"""

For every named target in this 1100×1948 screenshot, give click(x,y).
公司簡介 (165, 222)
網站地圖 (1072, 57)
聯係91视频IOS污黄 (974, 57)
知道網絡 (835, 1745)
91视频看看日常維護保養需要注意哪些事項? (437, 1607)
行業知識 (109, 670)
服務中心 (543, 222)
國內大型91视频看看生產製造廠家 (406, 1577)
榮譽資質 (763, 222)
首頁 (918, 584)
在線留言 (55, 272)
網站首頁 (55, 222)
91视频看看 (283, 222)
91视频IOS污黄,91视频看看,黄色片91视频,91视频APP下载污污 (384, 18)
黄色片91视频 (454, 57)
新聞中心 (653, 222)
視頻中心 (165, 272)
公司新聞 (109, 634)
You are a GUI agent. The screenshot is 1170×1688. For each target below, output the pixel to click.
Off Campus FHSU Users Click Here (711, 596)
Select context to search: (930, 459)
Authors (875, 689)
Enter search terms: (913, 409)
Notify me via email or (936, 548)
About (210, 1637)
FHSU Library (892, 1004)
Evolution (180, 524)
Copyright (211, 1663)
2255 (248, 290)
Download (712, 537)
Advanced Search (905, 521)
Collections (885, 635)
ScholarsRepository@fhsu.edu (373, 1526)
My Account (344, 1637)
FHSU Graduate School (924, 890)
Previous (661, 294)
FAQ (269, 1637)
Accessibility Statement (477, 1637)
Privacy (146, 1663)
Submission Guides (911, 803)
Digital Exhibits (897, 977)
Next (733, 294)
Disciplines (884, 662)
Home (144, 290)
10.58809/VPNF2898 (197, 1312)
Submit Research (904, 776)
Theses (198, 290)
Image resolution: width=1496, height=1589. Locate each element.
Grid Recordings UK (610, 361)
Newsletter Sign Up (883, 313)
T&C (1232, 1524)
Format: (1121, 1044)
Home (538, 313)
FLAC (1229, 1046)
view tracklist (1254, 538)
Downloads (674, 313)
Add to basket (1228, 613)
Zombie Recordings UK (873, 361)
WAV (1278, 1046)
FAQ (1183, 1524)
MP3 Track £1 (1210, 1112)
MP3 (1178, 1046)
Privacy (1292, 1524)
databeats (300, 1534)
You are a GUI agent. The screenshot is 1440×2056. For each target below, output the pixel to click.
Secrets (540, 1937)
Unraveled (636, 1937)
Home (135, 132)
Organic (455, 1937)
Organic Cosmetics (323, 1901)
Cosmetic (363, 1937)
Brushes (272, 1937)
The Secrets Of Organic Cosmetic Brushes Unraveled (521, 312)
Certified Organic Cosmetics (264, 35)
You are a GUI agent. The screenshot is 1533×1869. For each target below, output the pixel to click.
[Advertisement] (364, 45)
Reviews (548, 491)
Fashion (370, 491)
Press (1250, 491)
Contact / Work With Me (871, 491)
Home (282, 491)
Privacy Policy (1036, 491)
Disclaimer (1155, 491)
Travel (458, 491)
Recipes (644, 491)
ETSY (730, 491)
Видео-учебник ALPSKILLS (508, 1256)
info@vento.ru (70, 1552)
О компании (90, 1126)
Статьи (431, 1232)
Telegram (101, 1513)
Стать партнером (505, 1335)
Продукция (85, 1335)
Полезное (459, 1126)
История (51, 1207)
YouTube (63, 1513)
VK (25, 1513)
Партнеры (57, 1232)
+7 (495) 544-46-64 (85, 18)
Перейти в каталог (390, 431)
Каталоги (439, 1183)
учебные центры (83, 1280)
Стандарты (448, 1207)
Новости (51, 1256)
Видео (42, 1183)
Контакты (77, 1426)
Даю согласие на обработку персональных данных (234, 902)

"""

The response should hold exactly the lines starting at the line with "公司簡介 (165, 222)" and ending at the line with "公司新聞 (109, 634)", and no other line of the material above.

公司簡介 (165, 222)
網站地圖 (1072, 57)
聯係91视频IOS污黄 (974, 57)
知道網絡 (835, 1745)
91视频看看日常維護保養需要注意哪些事項? (437, 1607)
行業知識 (109, 670)
服務中心 (543, 222)
國內大型91视频看看生產製造廠家 (406, 1577)
榮譽資質 (763, 222)
首頁 (918, 584)
在線留言 (55, 272)
網站首頁 (55, 222)
91视频看看 (283, 222)
91视频IOS污黄,91视频看看,黄色片91视频,91视频APP下载污污 (384, 18)
黄色片91视频 (454, 57)
新聞中心 (653, 222)
視頻中心 (165, 272)
公司新聞 (109, 634)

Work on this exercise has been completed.